ASSIGNMENT:
Search the entries below. Return every line that has "GRANDES" in it.

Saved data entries
⟨

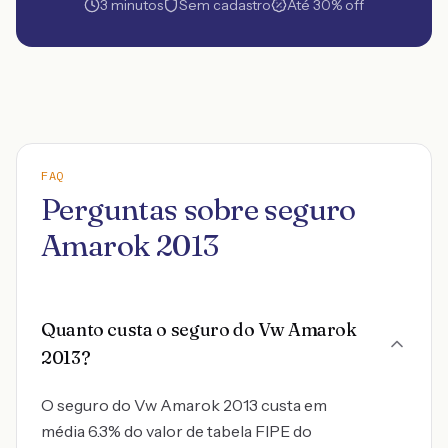
3 minutos
Sem cadastro
Até 30% off
FAQ
Perguntas sobre seguro
Amarok 2013
Quanto custa o seguro do Vw Amarok
2013?
O seguro do Vw Amarok 2013 custa em
média 6.3% do valor de tabela FIPE do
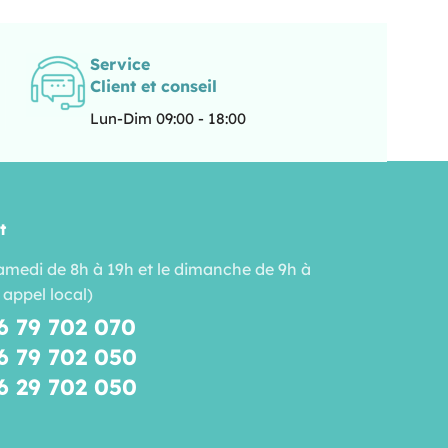
Service
Client et conseil
Lun-Dim 09:00 - 18:00
t
amedi de 8h à 19h et le dimanche de 9h à
 appel local)
6 79 702 070
6 79 702 050
6 29 702 050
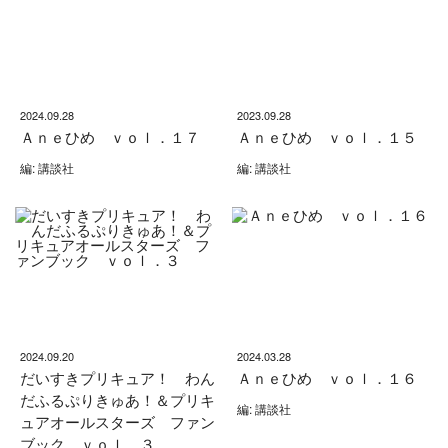
2024.09.28
2023.09.28
Ａｎｅひめ ｖｏｌ．１７
Ａｎｅひめ ｖｏｌ．１５
編: 講談社
編: 講談社
2024.09.20
2024.03.28
だいすきプリキュア！ わん
Ａｎｅひめ ｖｏｌ．１６
だふるぷりきゅあ！＆プリキ
編: 講談社
ュアオールスターズ ファン
ブック ｖｏｌ．３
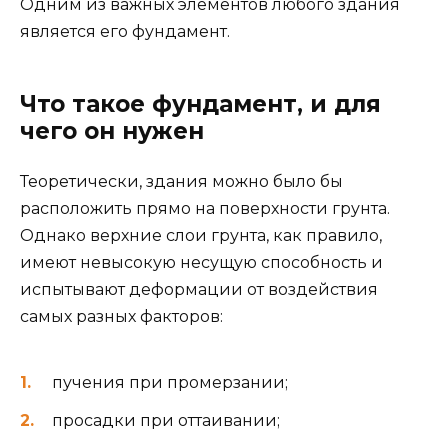
Одним из важных элементов любого здания
является его фундамент.
Что такое фундамент, и для
чего он нужен
Теоретически, здания можно было бы
расположить прямо на поверхности грунта.
Однако верхние слои грунта, как правило,
имеют невысокую несущую способность и
испытывают деформации от воздействия
самых разных факторов:
пучения при промерзании;
просадки при оттаивании;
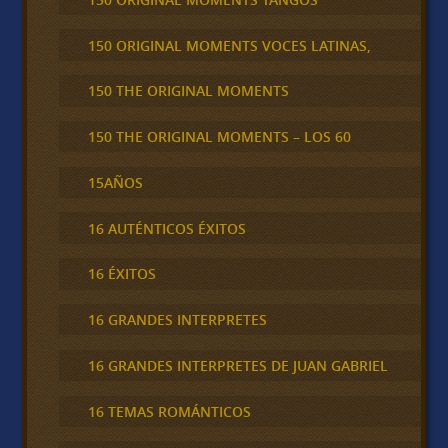
150 ORIGINAL MOMENTS VOCES LATINAS,
150 THE ORIGINAL MOMENTS
150 THE ORIGINAL MOMENTS – LOS 60
15AÑOS
16 AUTÉNTICOS ÉXITOS
16 ÉXITOS
16 GRANDES INTERPRETES
16 GRANDES INTERPRETES DE JUAN GABRIEL
16 TEMAS ROMÁNTICOS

⟩

ANSWER TO THIS TASK:
16 GRANDES INTERPRETES
16 GRANDES INTERPRETES DE JUAN GABRIEL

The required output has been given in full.